Although evidence is limited on the timing of clipping, it’s recommended it has to be done as close to the time of surgery preferable two hours before. They further specify that hair should be clipped using a single use electric clipper with a reusable head that can be sterilized between patients. However the author’s opinion is that clippers with disposable heads should be utilised since it is more cost effective and time saving when compared to sterilisation. They recommend hair clipping outside the operating room to minimise the dispersal of hair which have potential of contaminating the sterile field and surgical wound (Mews 2000). Hospital infection society working party guidelines recommend using cream a day before surgery. Depilatories may be used if skin testing has been done following the manufacturer instruction, without tissue irritation. Since creams can be messy patients may be advised to use them before turning up for admission. Some hospitals still continue routine hair removal long after dissemination of recommendations against it. The author believes that it is an indication to audit hair removal procedures and adhere to the recommended guidelines and policies.

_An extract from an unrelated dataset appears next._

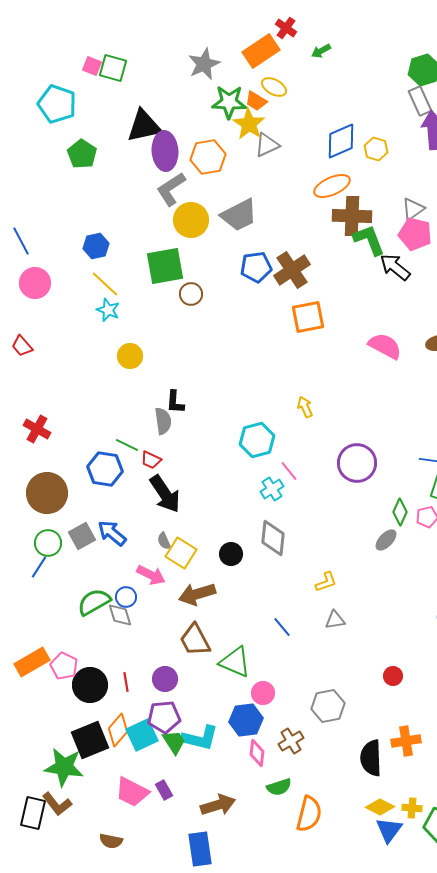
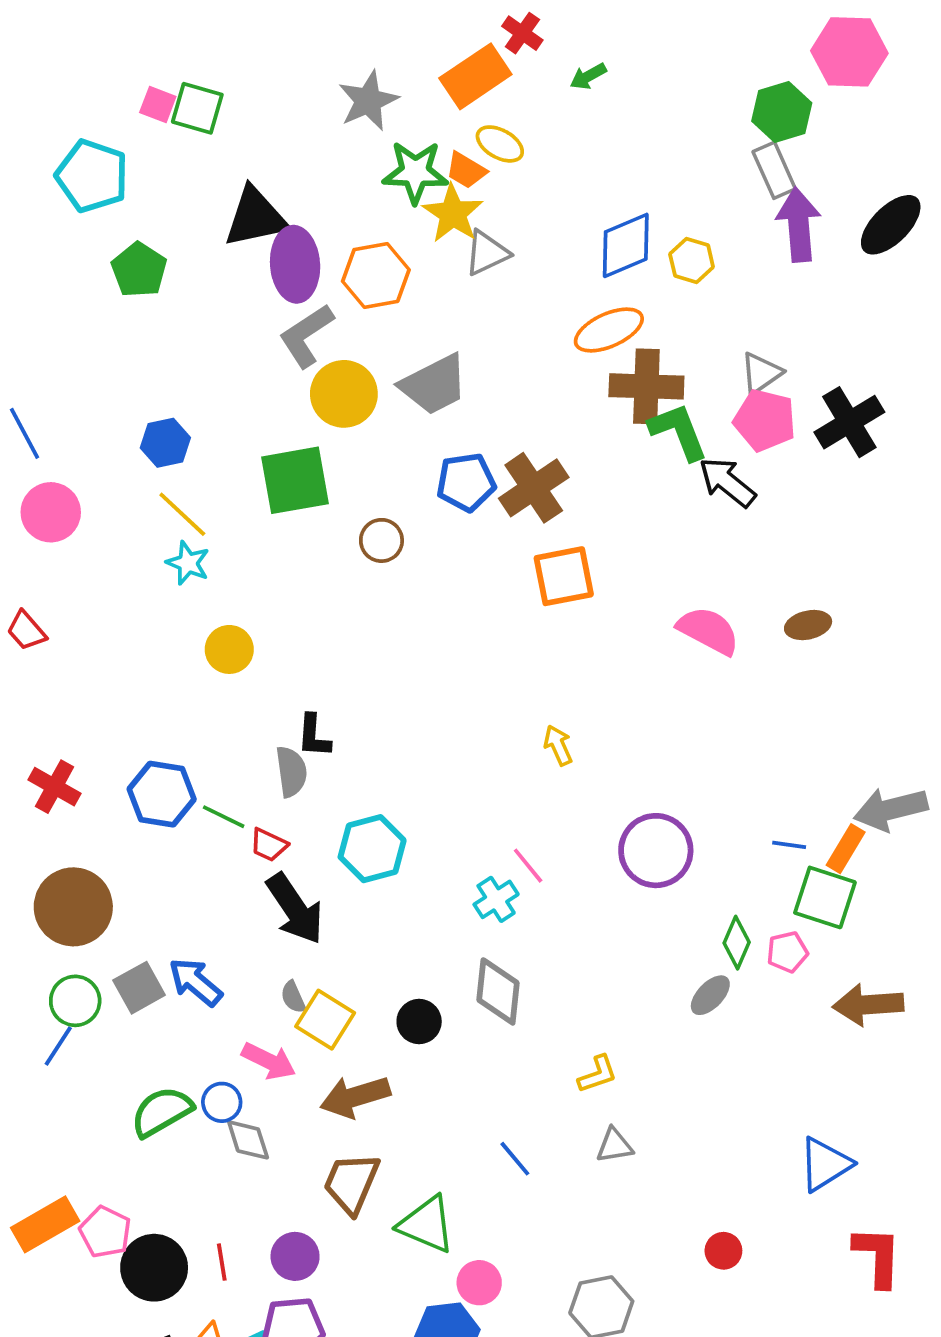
brown circle: (191, 294) -> (381, 540), moved
cyan hexagon: (257, 440) -> (372, 849), moved
blue hexagon: (105, 469) -> (162, 794), moved
gray diamond: (120, 615) -> (248, 1140), moved
brown trapezoid: (195, 640) -> (351, 1183), turned 51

In addition to the clinical advantages, clippers are also cost effective. One study by Trussell et al (2008) estimated a cost saving of $270,000 per 1000 patients when shaving was replaced with clipping. The study also concluded that long-term savings should be considered due to reduction of the incidences of postoperative wound infections. Other studies reported cost comparisons between wet razors shave and use of cream finding cream to be expensive. This cost saving was limited, covering only minimal direct costs rather than full range of direct and indirect costs of shaving items compared with the cost of depilatory cream. The use of depilatory cream was also found to be effective, though there are limitations to its use due to time factor.
Surgical site infection is one of the commonest health associated infections. Surgical site infections can occur in 10% of patients each year resulting in delayed wound healing, increased hospital stay, unnecessary pain, readmission and even death.

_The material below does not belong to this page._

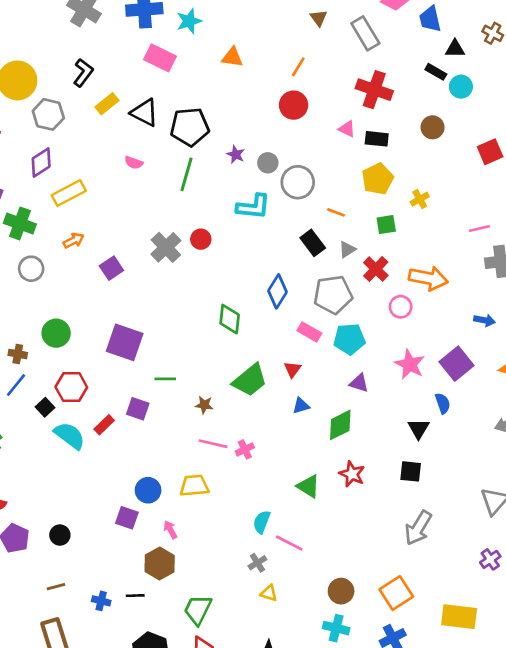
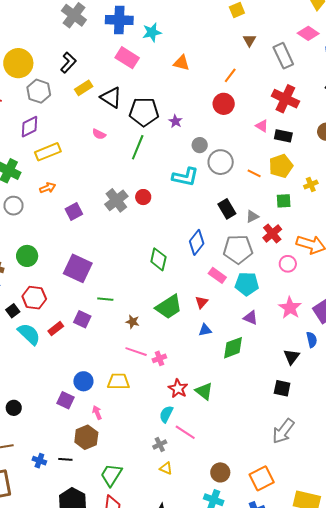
purple star: (236, 154) -> (175, 121), moved
orange line: (336, 212) -> (254, 173), moved
red star: (352, 474) -> (178, 388), moved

Seemingly there is no scientific basis of preoperative skin shaving. Studies illustrates that preoperative hair removal methods have been found to be the causes of surgical site infections, because of the cuts they cause on the skin making it to be colonised by microbes. Hair clipping is considered the favoured method of hair removal but it’s not without error. Preoperative hair clipping protocol was developed in 2003 (by who) and literature reviews have proven that these policies are still relevant. Studies have also reinforced the importance of staff education which will help to strengthen the use of electric clippers. Nurses must keep abreast of research findings to be able to support their rationale for change when championing this crusade to their medical colleagues. Through these efforts the surgical team can provide the safest environment to reduce the risk for the development of surgical site infections, promoting positive outcomes for all surgical patients. Future research will determine the effectiveness and success of clippers which improves patients’ safety against surgical site infections.